**About this exercise:** Transcribe the entries exactly. Omit the pictures.

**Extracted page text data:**
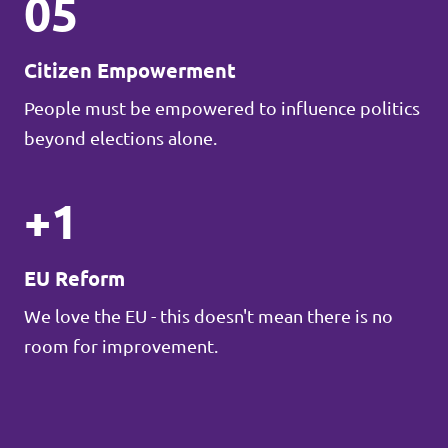
05
Citizen Empowerment
People must be empowered to influence politics
beyond elections alone.
+1
EU Reform
We love the EU - this doesn't mean there is no
room for improvement.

**Output below:**
05
Citizen Empowerment
People must be empowered to influence politics
beyond elections alone.
+1
EU Reform
We love the EU - this doesn't mean there is no
room for improvement.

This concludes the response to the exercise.